Iran’s Stifling Sanctions Soundtrack
Following a currency crash and ban on parallel market trading in April that ravaged stock-market listed banks reporting a combined $4.5 billion in losses, the sector braced for further damage with President Trump’s decision to resume primary sanctions and scrap nuclear deal participation. They will target the central bank to block dollar access and cross-border correspondent relationships which had proliferated with Asian and European banks the past two years after the system rejoined the SWIFT payments network. In his second term Iranian President Rouhani had bad loan cleanup, officially at $25 billion or 10% of the total, as a priority following a 2017 International Monetary Fund report calling for a” comprehensive asset quality review and recapitalization plan.” He and a team of technocrats tried to pass legislation in parliament to strengthen independent supervision and modernize management and disclosure practice, but it was routinely sidetracked by conservative opponents eager to maintain insider state control and credit provision.
GDP growth is put at 4% for the fiscal year ended in March, despite oil shipments of 2.5 million barrels/day and non-oil exports each generating around $50 billion, following months of protests over poverty and unemployment and labor strikes over unpaid salaries. Although international reserves are over $100 billion, capital flight in the first quarter of this year, mainly through informal hawala channels, may have been $30 billion as the rial lost one-third its value against the dollar before the government imposed a single 42,000/dollar rate and barred individuals from holding more than 10000 euros. It introduced a new foreign exchange trading platform but has yet to define rules for business use, as companies continue to tap underground networks for funding needs as well as for money laundering and speculation. According to the central bank the net capital outflow in the first half of the last fiscal year was $6.5 billion as foreign direct and portfolio investment barely materialized despite the former’s $100 billion medium term goal. The shunned Revolutionary Guard, whose stock exchange listed construction arm just announced 40 mega-projects to support the “resistance economy,” is still dominant across a range of industries as the World Bank Doing Business ranking is stuck at 125th place.
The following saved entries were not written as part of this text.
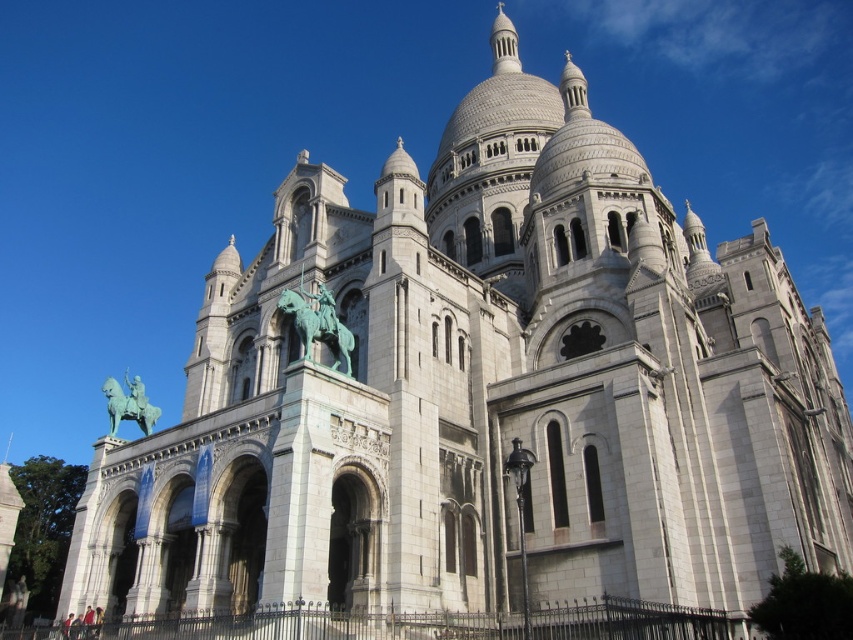 You are a tour guide standing at the base of the Basilica of the Sacred Heart of Paris. You notice two statues near the entrance. One is a green patinated bronze statue of a rider at center, and the other is a green patina statue at center. A tourist asks if they can take a photo that includes both statues without moving from their current spot. Can they do this, given that the statues are 28.03 meters apart?

The two statues are 28.03 meters apart. Since the tourist is standing at the base, they can likely capture both statues in a single photo without moving, as modern cameras and smartphones have wide enough lenses to accommodate such distances when the subject is within the field of view.

Looking at this image, you are a tourist standing in front of the Basilica of the Sacred Heart of Paris. You notice two statues at the center of the scene. One is labeled as the green patinated bronze statue of a rider at center, and the other is the green patina statue at center. Which statue is taller?

The green patina statue at center is taller than the green patinated bronze statue of a rider at center. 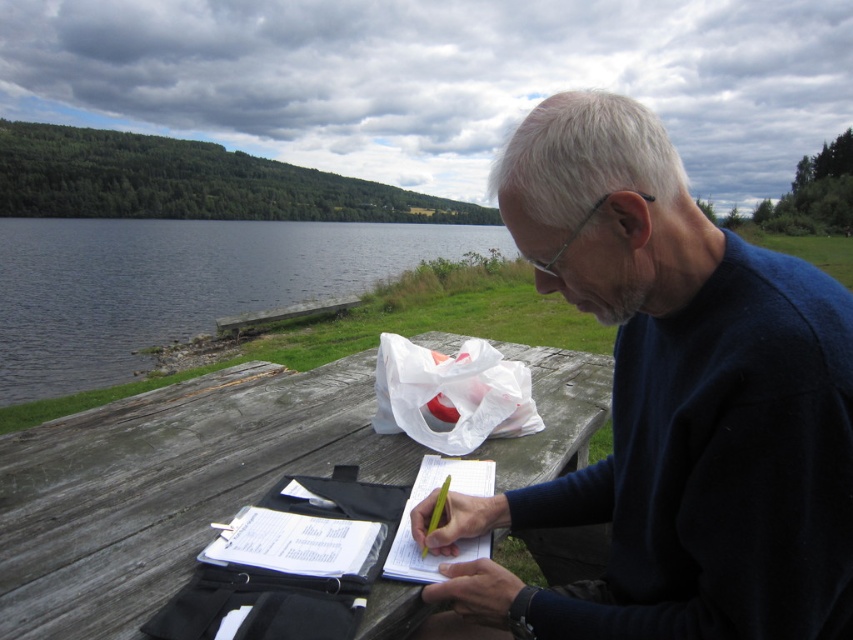 Does weathered wood picnic table at center have a lesser height compared to smooth water at left?

Yes.

Which of these two, weathered wood picnic table at center or smooth water at left, stands taller?

With more height is smooth water at left.

I want to click on weathered wood picnic table at center, so click(165, 486).

Is dark blue sweater at center shorter than smooth water at left?

Yes, dark blue sweater at center is shorter than smooth water at left.

Between dark blue sweater at center and smooth water at left, which one appears on the right side from the viewer's perspective?

From the viewer's perspective, dark blue sweater at center appears more on the right side.

Between point (714, 552) and point (271, 292), which one is positioned behind?

Point (271, 292)

Locate an element on the screen. dark blue sweater at center is located at coordinates (672, 404).

Is dark blue sweater at center taller than weathered wood picnic table at center?

Yes.

Find the location of a particular element. The width and height of the screenshot is (853, 640). dark blue sweater at center is located at coordinates (672, 404).

Find the location of a particular element. This screenshot has height=640, width=853. dark blue sweater at center is located at coordinates (672, 404). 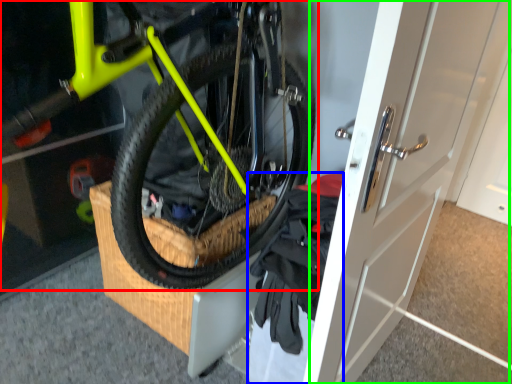 Question: Which object is positioned closest to bicycle (highlighted by a red box)? Select from clothing (highlighted by a blue box) and door (highlighted by a green box).

Choices:
 (A) clothing
 (B) door

Answer: (A) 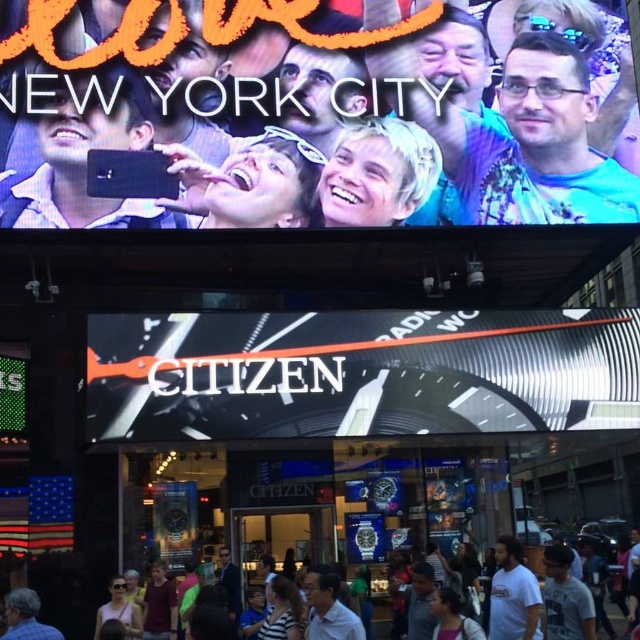 Is white cotton t-shirt at lower right further to the viewer compared to blue denim jeans at lower left?

Yes.

What do you see at coordinates (513, 595) in the screenshot?
I see `white cotton t-shirt at lower right` at bounding box center [513, 595].

Is point (509, 563) farther from camera compared to point (33, 618)?

Yes, it is.

Where is `white cotton t-shirt at lower right`? The width and height of the screenshot is (640, 640). white cotton t-shirt at lower right is located at coordinates (513, 595).

Can you confirm if matte black phone at upper center is positioned below white cotton t-shirt at lower right?

No.

What do you see at coordinates (321, 109) in the screenshot? This screenshot has width=640, height=640. I see `matte black phone at upper center` at bounding box center [321, 109].

At what (x,y) coordinates should I click in order to perform the action: click on matte black phone at upper center. Please return your answer as a coordinate pair (x, y). The width and height of the screenshot is (640, 640). Looking at the image, I should click on (321, 109).

Between gray cotton t-shirt at lower center and multicolored casual attire at lower center, which one has less height?

multicolored casual attire at lower center

Is point (582, 588) positioned in front of point (538, 570)?

Yes, it is.

Is point (554, 554) positioned behind point (528, 557)?

No, it is in front of (528, 557).

Where is `gray cotton t-shirt at lower center`? This screenshot has width=640, height=640. gray cotton t-shirt at lower center is located at coordinates (564, 598). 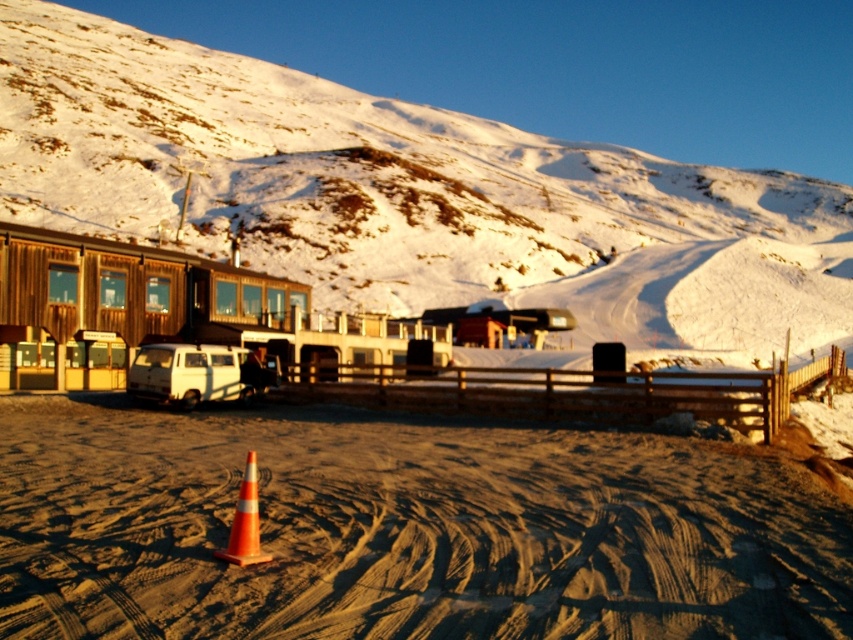 You are a hiker planning to take a photo of the snowy white mountain at upper center. You notice the orange reflective cone at center might block your view. Based on the scene, can you determine if the cone is in front of or behind the mountain?

The orange reflective cone at center is behind snowy white mountain at upper center, so it won not block your view.

You are a delivery driver who needs to park your white matte van at center in a spot that is exactly 20 meters away from the orange reflective cone at center. Based on the scene, can you park your van in the correct position?

The white matte van at center and orange reflective cone at center are 21.04 meters apart, so the van is currently 1.04 meters too far from the cone to meet the 20 meters requirement. You would need to move the van approximately 1 meter closer to the cone to park correctly.

You are planning to drive a truck that is 12 meters long through the area. You see the smooth sand track at center and the white matte van at center. Which one is shorter and can fit your truck?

Fiscal and monetary policies have squeezed middle class households that placed their faith in Rouhani’s reform agenda and improved living standards with the six-nation 2015 sanctions lifting. The latest budget blueprint showed the military and tax-exempt bonyad religious foundations with the largest chunks, as food and fuel subsidies are curtailed and public investment for infrastructure is only 3% of GDP. High interest rates cap fixed investment at 20% of GDP, and the central bank recently floated bonds at 20% yields to try to soak up liquidity from the foreign exchange market. It now claims fluctuations will be limited to 5% annually without detailing intervention strategy or earmarking reserves, further eroding strained credibility prompting calls for governor Valy Allah Seif to resign.
Under compromise proposals for lawmaker consideration this body would not be autonomous but overseen by a “high council” of senior cabinet ministers and politicians. Moves toward Basel III and international financial reporting standards are on hold, as supervisors step back to deal with previously unlicensed credit providers run as pyramid schemes. They seized and merged several into new entities like Ansar Bank that will fall fully under prudential rules. Big banks like Sepah had to dramatically raise capital to meet a stiffer 10% of assets threshold in effect since 2017, as all of them on the Tehran stock exchange were ordered to retain profits. In a vicious debt triangle, commercial lenders owe the central bank hundreds of billions of dollars from decades of emergency lines, while the government owes them $15 billion for past budget borrowing. To clear the arrears and restructure ailing units new bonds are likely to be issued which would be placed with captive pension funds and other equally unhealthy and poorly managed institutional investors. The final workout tab could be $200 billion, and the current 35-strong sector could consolidate into a dozen groups, according to experts, with President Trump’s repeated sanctions now sharpening the blow.